| HN Mirror

My pet peeve here is mistaking nondeterminism with model unreliability. The issue is not that these models or inference engines are inherently nondeterministic, they aren't, but that the former are just plain unreliable.

I can ask the example question multiple times, and often it will tell me absolute balooney. This is not the model being nondeterministic, it's the model being not very good. It's inconsistent across what we consider semantically equivalent prompts. This is a gap in alignment, not some sort of computational property, like nondeterminism. If you ask it 4+4 in multiple different ways, it will always(?) reply correctly, but ask it something more complex, and you can get seriously different results.
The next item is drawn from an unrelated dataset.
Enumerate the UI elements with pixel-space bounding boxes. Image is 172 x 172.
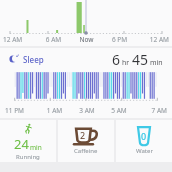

The same exchange can be played out multiple times again and again, and it will reply with the exact same misunderstandings in the exact same order again and again, byte to byte matching. The kicker here is batched inference being a necessity for economical reasons at scale, and exactly matching outputs being impractical because of their non-formal target usage. So you get these wishy washy back and forths about whether the models are deterministic or not, which is super frustrating and misses the point.

And I have to keep dodging bullets like "well if you swap the hardware from under it it might change" or "if you prompt a remote service where they control what's deployed and don't tell you fully, and batch your prompt together with a bunch of other people's which you have no control over, it will not be reproducible". Yes, it might not be, obviously. Even completely deterministic code can become nondeterministic if you run it on top of an execution environment that makes it so. That's not exactly a reasonable counter I don't think.

With regular software, there's a contract (the specifications) that code is developed against, and variances are constrained within there. This is not the case with LLMs, the variances are letting jesus take over the wheel tier, and that's a perfectly fine retort. But then it's not nondeterminism that's the issue.